Нет, не от дикости или глупости топил рязанский мужик свои избы по-черному, не от лености хлебал квасную тюрю, не от жадности бабы слепли у лучин, варили лебеду и подмешивали в хлеб древесную кору, — от безысходной бедности да безземелья.

Вспоминаю, кстати, один недавний разговор со знатоком нашей старины, московским историком Олегом Михайловичем Раповым.

— А чем объяснить, — спросил он, — что на русском Севере, где лесу было хоть отбавляй, крестьяне, жившие в больших просторных домах, тоже топили по-черному?

— Не знаю, — честно ответил я.

— И хозяйки там тщательно скребли и мыли полы и стены… Вроде бы бесполезная работа? Нет, топка по-черному была древним, простым, единственно доступным и эффективным средством против эпидемий. Наши предки, естественно, ничего не знали о вирусах гриппа, дизентерийной пли чумной палочке и микробах, но инстинктивно, опытом нашли метод дезинфекции, что вместе с вымораживанием изб в трескучие морозы создавало более гигиеничную атмосферу в жилищах.
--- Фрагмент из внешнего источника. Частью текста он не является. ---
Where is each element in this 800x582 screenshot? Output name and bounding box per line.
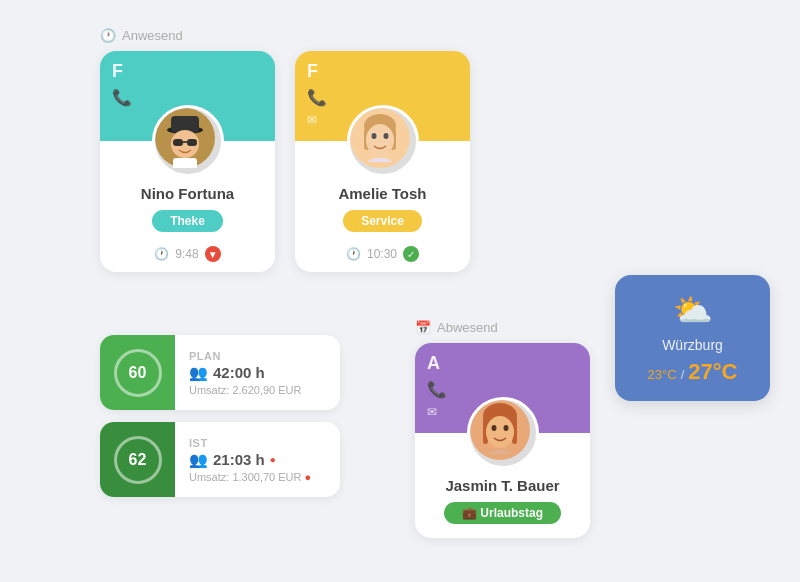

Добавлю, что с очень далеких времен известны попытки приписывать моему народу в целом образ жизни и свойства, унижающие его национальное достоинство. Еще чуток отвлекусь от раскопок Вщижа и маршрута Субудая ради этой темы…

Недавно мне довелось прочесть работу одного молодого московского ученого о философии средневековой Руси. Интересные и свежие есть там положения и мысли, но на вводных страницах приводятся без комментария летописные, не раз спекулятивно цитировавшиеся строки о первобытной дикости лесостепных и лесных восточнославянских племен: «А древляне живяху звериньскимъ образомъ, живущие скотьски: убнваху друг друга, ядяху все нечисто, и брака у них не бываше, но умыкиваху у воды девиця. И Радимичи, и Вятичи, и Северъ одинъ обычай имяху: живяху въ лесе, якоже всякий зверь, ядуще все нечисто…» И у современного неподготовленного читателя может сложиться представление, что у этаких звероподобных существ не только не могло быть никакого любомудрия, философских воззрений, но поневоле возникает отталкиваю-, щее, брезгливое чувство к людям, среди которых все мы, ныне живущие русские, украинцы и белорусы, имеем своих прямых предков. Но если северяне, например, были дикарями, то мог ли на их земле появиться знаменитый турий рог из Черной Могилы с его изумительной серебряной отделкой, позже вознестись такой шедевр зодчества, как Параскева Пятница, родиться «Слово о полку Игореве», гениальное художественно-публицистическое творение, аналогов которому-по эпической мощи, глубочайшему историзму и патриотизму, национальному духу, выразительности слога, сгустку чувств и бесконечной многооттеночности содержания, переданного с предельной краткостью, — не было и нет в мировой литературе!